En sonunda Mayıs Sıkıntısı bittiğinde, İvan Drago’yu yıkmış Raki Balboa gibi hissediyordum kendimi. Tabi sonra çok dedim kendime, delimiskti seni evladım çıksaydın ya filmden diye ama nafile. Ben daha bu sene başladım tabağımda yemek bırakmaya kardeşim! Bir filmi yarısında bırakıp çıkmam da herhalde bir on seneyi bulur. Mayıs Sıkıntısı’ndan çıktıktan sonra uzun uzun düşündüm. İnsan niye bu kadar sıkıcı bir film çeker diye. Sonra Nuri Bilge’nin hayali kafama vurdu. “Adına bak salak!” diyerek. Film sıkıcı değil aslında. Konu sıkıntı. Mesele o zaman aklıma yattı işte.
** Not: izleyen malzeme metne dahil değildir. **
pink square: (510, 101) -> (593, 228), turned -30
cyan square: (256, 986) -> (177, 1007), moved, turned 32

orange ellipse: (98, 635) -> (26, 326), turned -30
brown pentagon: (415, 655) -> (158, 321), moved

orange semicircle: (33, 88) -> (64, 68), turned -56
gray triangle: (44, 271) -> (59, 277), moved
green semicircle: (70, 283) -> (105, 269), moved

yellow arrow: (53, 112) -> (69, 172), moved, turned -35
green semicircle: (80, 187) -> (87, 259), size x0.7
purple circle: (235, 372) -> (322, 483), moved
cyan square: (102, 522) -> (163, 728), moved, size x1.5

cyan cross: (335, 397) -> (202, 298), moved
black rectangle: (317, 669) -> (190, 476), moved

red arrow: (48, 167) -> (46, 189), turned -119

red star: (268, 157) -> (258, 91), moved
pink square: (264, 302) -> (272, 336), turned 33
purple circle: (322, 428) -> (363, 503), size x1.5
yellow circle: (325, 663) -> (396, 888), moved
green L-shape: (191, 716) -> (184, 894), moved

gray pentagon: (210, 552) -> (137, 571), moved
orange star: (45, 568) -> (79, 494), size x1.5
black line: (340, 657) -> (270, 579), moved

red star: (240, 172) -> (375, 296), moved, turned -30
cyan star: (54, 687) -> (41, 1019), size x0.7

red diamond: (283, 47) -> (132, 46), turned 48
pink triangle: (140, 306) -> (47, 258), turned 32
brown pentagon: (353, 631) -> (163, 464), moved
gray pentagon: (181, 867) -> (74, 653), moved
Yıllar önce film festivalinin en dandik filmleri bile bir şekilde allayıp pullamayı beceren kitapçığında adını hatırlamadığım bir yönetmenin filmleri hakkında yaptığı bir yorumu okumuştum. Aşağı yukarı şöyle diyordu adam: “Ben insanların filmimi seyrederken göz yaşı dökmelerini ya da gülmelerini amaçlamıyorum. İğrenmelerini hatta mümkünse seyrederken kusmalarını bekliyorum”. Bu bir bakış açısıdır. Sanat yapılırken fena halde öznel bir şeydir. Bir iç amacı vardır. Fakat bittikten sonra (aklıma Uykusuzdan bir köşe geldi, klişe dövenler. “Sanat eseri hiçbir zaman tam olarak bitmez” lafını kullananları da orda dövsünler lütfen. Ki geçen gün Selim İleri bir radyo programında söyledi, ondan başlanabilir) sergilenme aşamasına geldiğinde bu sefer de alıcı tarafından fena halde öznel bir şey haline gelir. Şimdi bu bahsettiğim iğrenç-film-yapar-yönetmenin filmlerini seyrederken biz her şeye-kadir-herşeyi-bilir-herşeyden-anlar Türk seyircisinin tepkisi “Ay ne kadar iğrenç bir film yapmış! Iykk!” olarak gelişir. O filmi es kaza izlediysen adamın adını bir kenara yazarsın bir daha da filmini izlemezsin.

Nuri Bilge’nin filmleri müthiş sıkıcıdır. “Ben o adamın filmlerine katlanamıyorum” diyorsan oturmazsın filmin başına ve izlemezsin. Ama aynı zamanda, elin oğlu ahan da bu bir sanat eseridir diyerek pisuarı sergiye koyduğunda da “Aman Allahım! İşte sanatta devrim yapan bir eser!” de dememek gerekir.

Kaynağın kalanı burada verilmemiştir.